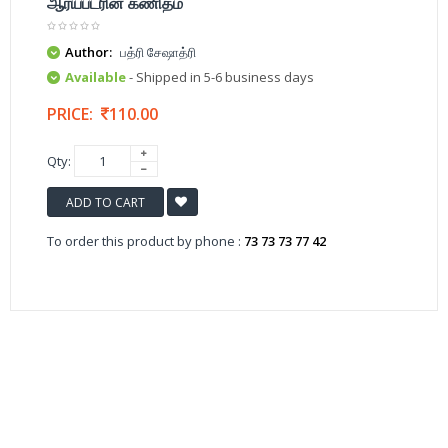
ஆர்யபடரின் கணிதம்
Author:
பத்ரி சேஷாத்ரி
Available
- Shipped in 5-6 business days
PRICE:
110.00
Qty:
ADD TO CART
To order this product by phone :
73 73 73 77 42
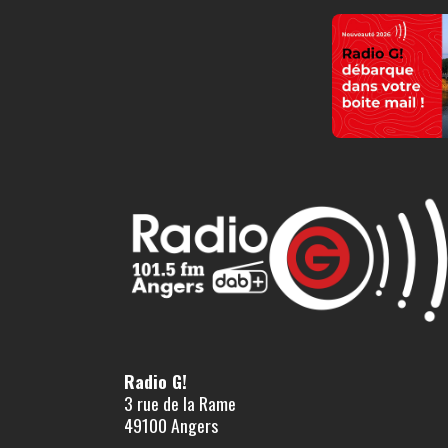
Radio G!
3 rue de la Rame
49100 Angers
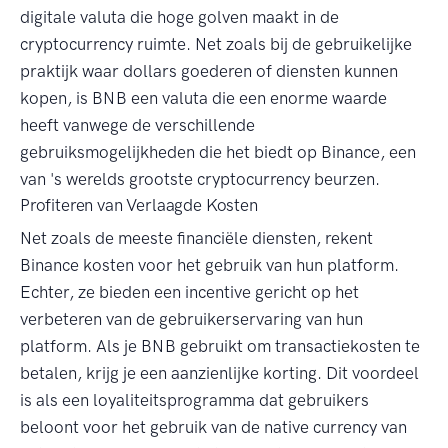
digitale valuta die hoge golven maakt in de
cryptocurrency ruimte. Net zoals bij de gebruikelijke
praktijk waar dollars goederen of diensten kunnen
kopen, is BNB een valuta die een enorme waarde
heeft vanwege de verschillende
gebruiksmogelijkheden die het biedt op Binance, een
van 's werelds grootste cryptocurrency beurzen.
Profiteren van Verlaagde Kosten
Net zoals de meeste financiële diensten, rekent
Binance kosten voor het gebruik van hun platform.
Echter, ze bieden een incentive gericht op het
verbeteren van de gebruikerservaring van hun
platform. Als je BNB gebruikt om transactiekosten te
betalen, krijg je een aanzienlijke korting. Dit voordeel
is als een loyaliteitsprogramma dat gebruikers
beloont voor het gebruik van de native currency van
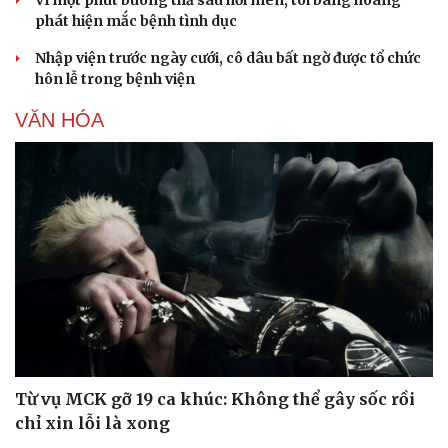
phát hiện mắc bệnh tình dục
Nhập viện trước ngày cưới, cô dâu bất ngờ được tổ chức
hôn lễ trong bệnh viện
VĂN HÓA
Sức khỏe
Đời sống
Dinh dưỡng - món ngon
Nhà đẹp
Cây thuốc
Blog
Sản phụ khoa
Tình yêu - Gia đình
Nhi khoa
Nam khoa
Làm đẹp - giảm cân
Phòng mạch online
Ăn sạch sống khỏe
Từ vụ MCK gỡ 19 ca khúc: Không thể gây sốc rồi
chỉ xin lỗi là xong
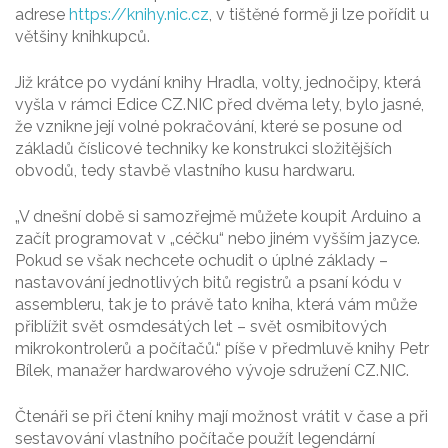
adrese
https://knihy.nic.cz
, v tištěné formě ji lze pořídit u
většiny knihkupců.
Již krátce po vydání knihy Hradla, volty, jednočipy, která
vyšla v rámci Edice CZ.NIC před dvěma lety, bylo jasné,
že vznikne její volné pokračování, které se posune od
základů číslicové techniky ke konstrukci složitějších
obvodů, tedy stavbě vlastního kusu hardwaru.
„V dnešní době si samozřejmě můžete koupit Arduino a
začít programovat v „céčku“ nebo jiném vyšším jazyce.
Pokud se však nechcete ochudit o úplné základy –
nastavování jednotlivých bitů registrů a psaní kódu v
assembleru, tak je to právě tato kniha, která vám může
přiblížit svět osmdesátých let – svět osmibitových
mikrokontrolerů a počítačů.“ píše v předmluvě knihy Petr
Bílek, manažer hardwarového vývoje sdružení CZ.NIC.
Čtenáři se při čtení knihy mají možnost vrátit v čase a při
sestavování vlastního počítače použít legendární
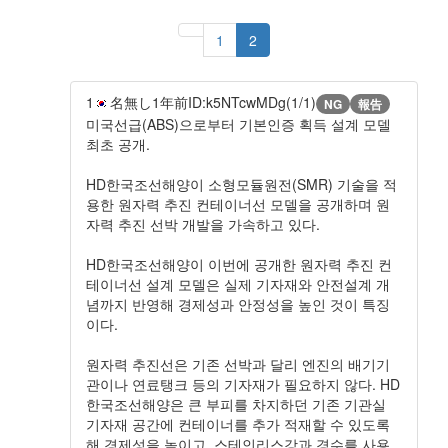
1
2
1
名無し
1年前
ID:k5NTcwMDg(1/1)
NG
報告
미국선급(ABS)으로부터 기본인증 획득 설계 모델
최초 공개.
HD한국조선해양이 소형모듈원전(SMR) 기술을 적
용한 원자력 추진 컨테이너선 모델을 공개하며 원
자력 추진 선박 개발을 가속하고 있다.
HD한국조선해양이 이번에 공개한 원자력 추진 컨
테이너선 설계 모델은 실제 기자재와 안전설계 개
념까지 반영해 경제성과 안정성을 높인 것이 특징
이다.
원자력 추진선은 기존 선박과 달리 엔진의 배기기
관이나 연료탱크 등의 기자재가 필요하지 않다. HD
한국조선해양은 큰 부피를 차지하던 기존 기관실
기자재 공간에 컨테이너를 추가 적재할 수 있도록
해 경제성을 높이고, 스테인리스강과 경수를 사용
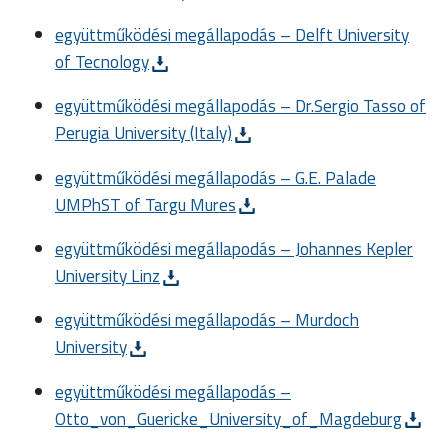
együttműködési megállapodás – Delft University
of Tecnology
együttműködési megállapodás – Dr.Sergio Tasso of
Perugia University (Italy)
együttműködési megállapodás – G.E. Palade
UMPhST of Targu Mures
együttműködési megállapodás – Johannes Kepler
University Linz
együttműködési megállapodás – Murdoch
University
együttműködési megállapodás –
Otto_von_Guericke_University_of_Magdeburg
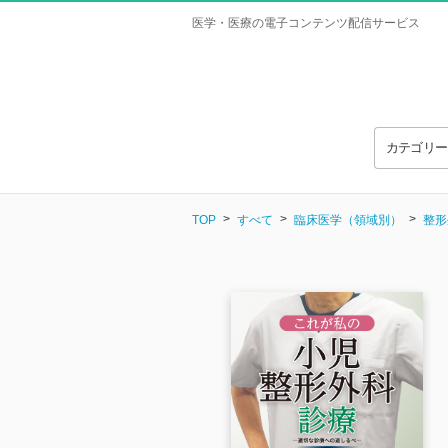
医学・医療の電子コンテンツ配信サービス
カテゴリ
TOP
すべて
臨床医学（領域別）
整形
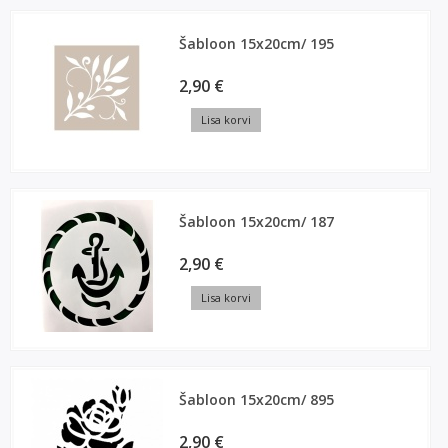
Šabloon 15x20cm/ 195
2,90 €
Lisa korvi
Šabloon 15x20cm/ 187
2,90 €
Lisa korvi
Šabloon 15x20cm/ 895
2,90 €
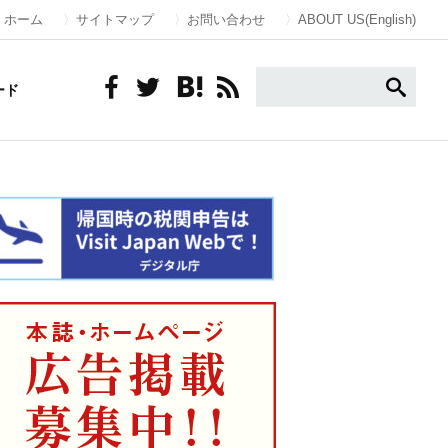
ホーム
サイトマップ
お問い合わせ
ABOUT US(English)
ード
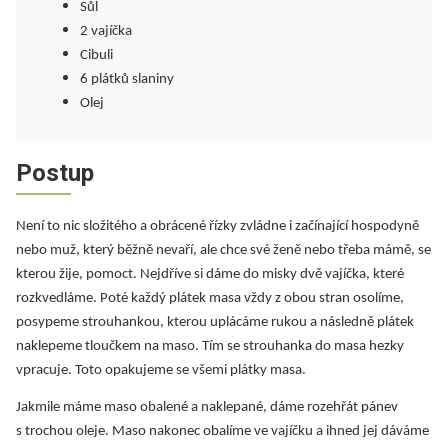
Sůl
2 vajíčka
Cibuli
6 plátků slaniny
Olej
Postup
Není to nic složitého a obrácené řízky zvládne i začínající hospodyně
nebo muž, který běžně nevaří, ale chce své ženě nebo třeba mámě, se
kterou žije, pomoct. Nejdříve si dáme do misky dvě vajíčka, které
rozkvedláme. Poté každý plátek masa vždy z obou stran osolíme,
posypeme strouhankou, kterou uplácáme rukou a následně plátek
naklepeme tloučkem na maso. Tím se strouhanka do masa hezky
vpracuje. Toto opakujeme se všemi plátky masa.
Jakmile máme maso obalené a naklepané, dáme rozehřát pánev
s trochou oleje. Maso nakonec obalíme ve vajíčku a ihned jej dáváme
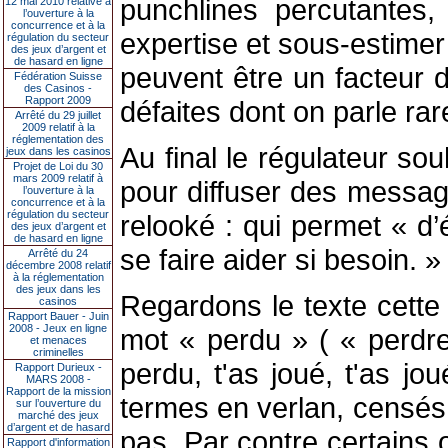
punchlines percutantes,
12 mai 2010 relative à
l’ouverture à la
concurrence et à la
expertise et sous-estimer 
régulation du secteur
des jeux d’argent et
de hasard en ligne
peuvent être un facteur d
Fédération Suisse
des Casinos -
Rapport 2009
défaites dont on parle rar
Arrêté du 29 juillet
2009 relatif à la
réglementation des
Au final le régulateur sou
jeux dans les casinos
Projet de Loi du 30
mars 2009 relatif à
pour diffuser des messag
l’ouverture à la
concurrence et à la
régulation du secteur
relooké : qui permet « d’
des jeux d’argent et
de hasard en ligne
se faire aider si besoin. »
Arrêté du 24
décembre 2008 relatif
à la réglementation
des jeux dans les
Regardons le texte cette
casinos
Rapport Bauer - Juin
2008 - Jeux en ligne
mot « perdu » ( « perdre 
et menaces
criminelles
perdu, t'as joué, t'as jo
Rapport Durieux -
MARS 2008 -
Rapport de la mission
termes en verlan, censés 
sur l’ouverture du
marché des jeux
d’argent et de hasard
pas. Par contre certains 
Rapport d'information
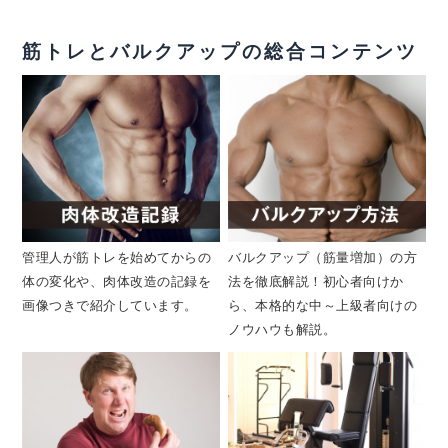
筋トレとバルクアップの総合コンテンツ
管理人が筋トレを始めてからの
バルクアップ（筋量増加）の方
体の変化や、肉体改造の記録を
法を徹底解説！初心者向けか
画像つきで紹介しています。
ら、本格的な中～上級者向けの
ノウハウも解説。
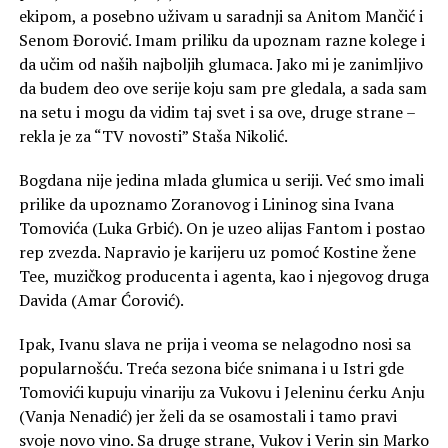
ekipom, a posebno uživam u saradnji sa Anitom Mančić i
Senom Đorović. Imam priliku da upoznam razne kolege i
da učim od naših najboljih glumaca. Jako mi je zanimljivo
da budem deo ove serije koju sam pre gledala, a sada sam
na setu i mogu da vidim taj svet i sa ove, druge strane –
rekla je za “TV novosti” Staša Nikolić.
Bogdana nije jedina mlada glumica u seriji. Već smo imali
prilike da upoznamo Zoranovog i Lininog sina Ivana
Tomovića (Luka Grbić). On je uzeo alijas Fantom i postao
rep zvezda. Napravio je karijeru uz pomoć Kostine žene
Tee, muzičkog producenta i agenta, kao i njegovog druga
Davida (Amar Ćorović).
Ipak, Ivanu slava ne prija i veoma se nelagodno nosi sa
popularnošću. Treća sezona biće snimana i u Istri gde
Tomovići kupuju vinariju za Vukovu i Jeleninu ćerku Anju
(Vanja Nenadić) jer želi da se osamostali i tamo pravi
svoje novo vino. Sa druge strane, Vukov i Verin sin Marko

__________________________________________________

**ACTIVITY**
The answer must be the entries above, printed exactly, with no pictures.

**ANSWER TO THIS PROBLEM**
ஆர்யபடரின் கணிதம்
Author:
பத்ரி சேஷாத்ரி
Available
- Shipped in 5-6 business days
PRICE:
110.00
Qty:
ADD TO CART
To order this product by phone :
73 73 73 77 42
Radio G!
3 rue de la Rame
49100 Angers
digitale valuta die hoge golven maakt in de
cryptocurrency ruimte. Net zoals bij de gebruikelijke
praktijk waar dollars goederen of diensten kunnen
kopen, is BNB een valuta die een enorme waarde
heeft vanwege de verschillende
gebruiksmogelijkheden die het biedt op Binance, een
van 's werelds grootste cryptocurrency beurzen.
Profiteren van Verlaagde Kosten
Net zoals de meeste financiële diensten, rekent
Binance kosten voor het gebruik van hun platform.
Echter, ze bieden een incentive gericht op het
verbeteren van de gebruikerservaring van hun
platform. Als je BNB gebruikt om transactiekosten te
betalen, krijg je een aanzienlijke korting. Dit voordeel
is als een loyaliteitsprogramma dat gebruikers
beloont voor het gebruik van de native currency van
phát hiện mắc bệnh tình dục
Nhập viện trước ngày cưới, cô dâu bất ngờ được tổ chức
hôn lễ trong bệnh viện
VĂN HÓA
Sức khỏe
Đời sống
Dinh dưỡng - món ngon
Nhà đẹp
Cây thuốc
Blog
Sản phụ khoa
Tình yêu - Gia đình
Nhi khoa
Nam khoa
Làm đẹp - giảm cân
Phòng mạch online
Ăn sạch sống khỏe
Từ vụ MCK gỡ 19 ca khúc: Không thể gây sốc rồi
chỉ xin lỗi là xong
adrese
https://knihy.nic.cz
, v tištěné formě ji lze pořídit u
většiny knihkupců.
Již krátce po vydání knihy Hradla, volty, jednočipy, která
vyšla v rámci Edice CZ.NIC před dvěma lety, bylo jasné,
že vznikne její volné pokračování, které se posune od
základů číslicové techniky ke konstrukci složitějších
obvodů, tedy stavbě vlastního kusu hardwaru.
„V dnešní době si samozřejmě můžete koupit Arduino a
začít programovat v „céčku“ nebo jiném vyšším jazyce.
Pokud se však nechcete ochudit o úplné základy –
nastavování jednotlivých bitů registrů a psaní kódu v
assembleru, tak je to právě tato kniha, která vám může
přiblížit svět osmdesátých let – svět osmibitových
mikrokontrolerů a počítačů.“ píše v předmluvě knihy Petr
Bílek, manažer hardwarového vývoje sdružení CZ.NIC.
Čtenáři se při čtení knihy mají možnost vrátit v čase a při
sestavování vlastního počítače použít legendární
1
2
1
名無し
1年前
ID:k5NTcwMDg(1/1)
NG
報告
미국선급(ABS)으로부터 기본인증 획득 설계 모델
최초 공개.
HD한국조선해양이 소형모듈원전(SMR) 기술을 적
용한 원자력 추진 컨테이너선 모델을 공개하며 원
자력 추진 선박 개발을 가속하고 있다.
HD한국조선해양이 이번에 공개한 원자력 추진 컨
테이너선 설계 모델은 실제 기자재와 안전설계 개
념까지 반영해 경제성과 안정성을 높인 것이 특징
이다.
원자력 추진선은 기존 선박과 달리 엔진의 배기기
관이나 연료탱크 등의 기자재가 필요하지 않다. HD
한국조선해양은 큰 부피를 차지하던 기존 기관실
기자재 공간에 컨테이너를 추가 적재할 수 있도록
해 경제성을 높이고, 스테인리스강과 경수를 사용
együttműködési megállapodás – Delft University
of Tecnology
együttműködési megállapodás – Dr.Sergio Tasso of
Perugia University (Italy)
együttműködési megállapodás – G.E. Palade
UMPhST of Targu Mures
együttműködési megállapodás – Johannes Kepler
University Linz
együttműködési megállapodás – Murdoch
University
együttműködési megállapodás –
Otto_von_Guericke_University_of_Magdeburg
医学・医療の電子コンテンツ配信サービス
カテゴリ
TOP
すべて
臨床医学（領域別）
整形
Šabloon 15x20cm/ 195
2,90 €
Lisa korvi
Šabloon 15x20cm/ 187
2,90 €
Lisa korvi
Šabloon 15x20cm/ 895
2,90 €
ホーム
サイトマップ
お問い合わせ
ABOUT US(English)
ード
Sůl
2 vajíčka
Cibuli
6 plátků slaniny
Olej
Postup
Není to nic složitého a obrácené řízky zvládne i začínající hospodyně
nebo muž, který běžně nevaří, ale chce své ženě nebo třeba mámě, se
kterou žije, pomoct. Nejdříve si dáme do misky dvě vajíčka, které
rozkvedláme. Poté každý plátek masa vždy z obou stran osolíme,
posypeme strouhankou, kterou uplácáme rukou a následně plátek
naklepeme tloučkem na maso. Tím se strouhanka do masa hezky
vpracuje. Toto opakujeme se všemi plátky masa.
Jakmile máme maso obalené a naklepané, dáme rozehřát pánev
s trochou oleje. Maso nakonec obalíme ve vajíčku a ihned jej dáváme
punchlines percutantes,
12 mai 2010 relative à
l’ouverture à la
concurrence et à la
expertise et sous-estimer 
régulation du secteur
des jeux d’argent et
de hasard en ligne
peuvent être un facteur d
Fédération Suisse
des Casinos -
Rapport 2009
défaites dont on parle rar
Arrêté du 29 juillet
2009 relatif à la
réglementation des
Au final le régulateur sou
jeux dans les casinos
Projet de Loi du 30
mars 2009 relatif à
pour diffuser des messag
l’ouverture à la
concurrence et à la
régulation du secteur
relooké : qui permet « d’
des jeux d’argent et
de hasard en ligne
se faire aider si besoin. »
Arrêté du 24
décembre 2008 relatif
à la réglementation
des jeux dans les
Regardons le texte cette
casinos
Rapport Bauer - Juin
2008 - Jeux en ligne
mot « perdu » ( « perdre 
et menaces
criminelles
perdu, t'as joué, t'as jo
Rapport Durieux -
MARS 2008 -
Rapport de la mission
termes en verlan, censés 
sur l’ouverture du
marché des jeux
d’argent et de hasard
pas. Par contre certains 
Rapport d'information
筋トレとバルクアップの総合コンテンツ
管理人が筋トレを始めてからの
バルクアップ（筋量増加）の方
体の変化や、肉体改造の記録を
法を徹底解説！初心者向けか
画像つきで紹介しています。
ら、本格的な中～上級者向けの
ノウハウも解説。
ekipom, a posebno uživam u saradnji sa Anitom Mančić i
Senom Đorović. Imam priliku da upoznam razne kolege i
da učim od naših najboljih glumaca. Jako mi je zanimljivo
da budem deo ove serije koju sam pre gledala, a sada sam
na setu i mogu da vidim taj svet i sa ove, druge strane –
rekla je za “TV novosti” Staša Nikolić.
Bogdana nije jedina mlada glumica u seriji. Već smo imali
prilike da upoznamo Zoranovog i Lininog sina Ivana
Tomovića (Luka Grbić). On je uzeo alijas Fantom i postao
rep zvezda. Napravio je karijeru uz pomoć Kostine žene
Tee, muzičkog producenta i agenta, kao i njegovog druga
Davida (Amar Ćorović).
Ipak, Ivanu slava ne prija i veoma se nelagodno nosi sa
popularnošću. Treća sezona biće snimana i u Istri gde
Tomovići kupuju vinariju za Vukovu i Jeleninu ćerku Anju
(Vanja Nenadić) jer želi da se osamostali i tamo pravi
svoje novo vino. Sa druge strane, Vukov i Verin sin Marko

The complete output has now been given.